HGM - Comparison Line Chart (Rebased to first)

Highland is buying Bazovye Metally, the owner of the Kekura gold deposit and surrounding licence area, for $212 million. This represents half of Highland's £279 million ($424.2 million) market cap as of the last trading session, 28 March. A further $11 million will be paid in the second half of this year to a contractor once a pilot plant has been fully built.

The transaction will be funded via a $250 million debt facility with Gazprombank, including a provision for working capital. Russian media had speculated in November 2012 that the deal would cost between $300 million and $400 million.

Kekura has a 2.9 million ounce resource so today's transaction equates to $73.1 per ounce. While that looks expensive against the $20 to $40 per ounce paid for West African resources, those are typically up to 2 grams per tonne grade. Kekura is much higher grade at 8.7 grams per tonne, so Highland is paying a premium for an asset that should have low operating costs, particularly as studies show that it can be mined via open pit.

Westhouse Securities reckons scaling up the pilot plant and adding further infrastructure and mine development costs could equate to a $100 million to $150 million capital expenditure bill. It forecasts cash costs to be in the $700 to $900 per ounce range. There could be logistics and administration cost synergies with Highland's Klen development project which is 250 kilometres to the west.

On paper, this deal looks very interesting. Initial studies suggest the processing will be straightforward with favourable ore metallurgy and high recovery rates.

Yet there are some risks to consider. It is worth noting that Kekura is located in a remote and economically-undeveloped area. Therefore it will have to rely on diesel plants for power. A lack of local labour could be an issue, meaning that Highland will have to bring in staff from outside the project area.

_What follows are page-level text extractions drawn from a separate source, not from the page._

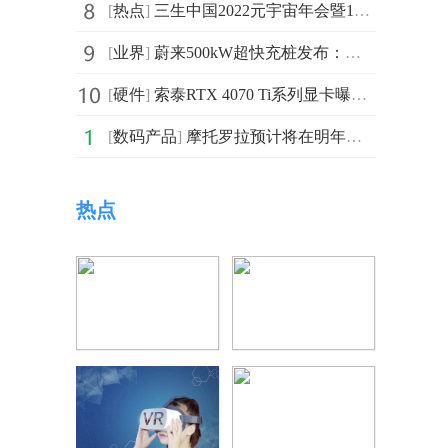
[
热点
]
三生中国2022元宇宙年会暨18周岁青春礼隆重举行
[
业界
]
蔚来500kW超快充桩发布：采用与换电站相同的环抱式双C设计
[
硬件
]
索泰RTX 4070 Ti系列显卡曝光 配备了16 pin电源连接器
[
数码产品
]
摩托罗拉预计将在明年年初推出Moto G13 将配备5000万像
热点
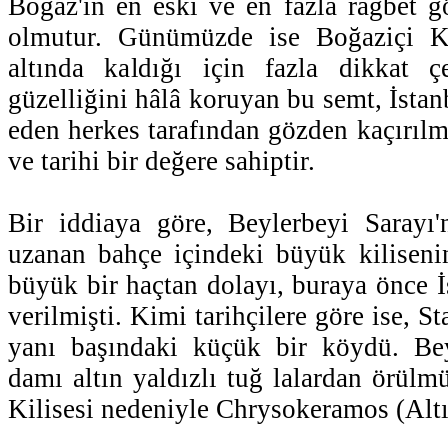
Boğaz'ın en eski ve en fazla rağbet gö
olmutur. Günümüzde ise Boğaziçi Kö
altında kaldığı için fazla dikkat ç
güzelliğini hâlâ koruyan bu semt, İsta
eden herkes tarafından gözden kaçırıl
ve tarihi bir değere sahiptir.
Bir iddiaya göre, Beylerbeyi Sarayı'
uzanan bahçe içindeki büyük kiliseni
büyük bir haçtan dolayı, buraya önce İ
verilmişti. Kimi tarihçilere göre ise, S
yanı başındaki küçük bir köydü. Beyl
damı altın yaldızlı tuğ lalardan örü
Kilisesi nedeniyle Chrysokeramos (Altı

A report on the project (click here) shows a 23:1 waste-to-ore strip ratio which is high and could mean that operating costs are not as low as one would initially expect from the headline data on the project. For example, Aureus Mining (AUE:AIM) has a 15:1 strip ratio which many investors believe is a detriment to its project.

Kekura is at an advanced development stage with a 150,000 tonnes per year pilot plant already under construction and scheduled to become operational in the second half of this year to test the ore body. Stockbroker Numis reckons this could produce up to 30,000 ounces of gold per year.

The mine is expected to be fully operational by 2017 producing between 180,000 and 220,000 ounces of gold per year over a minimum 10-year mine life. There's plenty of upside potential through highly-prospective exploration ground near Kekura.

Highland will start a 40,000 metre drill programme in the coming months to upgrade the Kekura resource.

Numis' initial estimates for the project give Kekura a $330 million net present value and 47% internal rate of return. It reckons the project could add 30p to 35p to its net asset value of Highland.